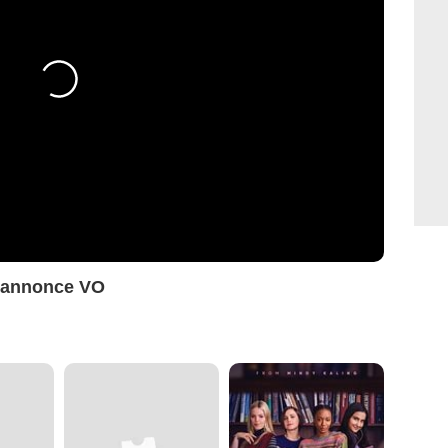
-annonce VO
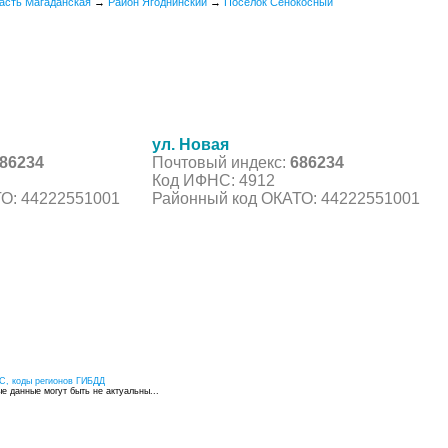
асть Магаданская
→
Район Ягоднинский
→
Поселок Сенокосный
ул. Новая
86234
Почтовый индекс:
686234
Код ИФНС: 4912
О: 44222551001
Районный код ОКАТО: 44222551001
С, коды регионов ГИБДД
 данные могут быть не актуальны...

• • • •

__PROBLEM__:
Transcribe the whole listing exactly. Pictures stay out of your copy.

__RESULT OF THE TASK__:
-annonce VO
асть Магаданская
→
Район Ягоднинский
→
Поселок Сенокосный
ул. Новая
86234
Почтовый индекс:
686234
Код ИФНС: 4912
О: 44222551001
Районный код ОКАТО: 44222551001
С, коды регионов ГИБДД
 данные могут быть не актуальны...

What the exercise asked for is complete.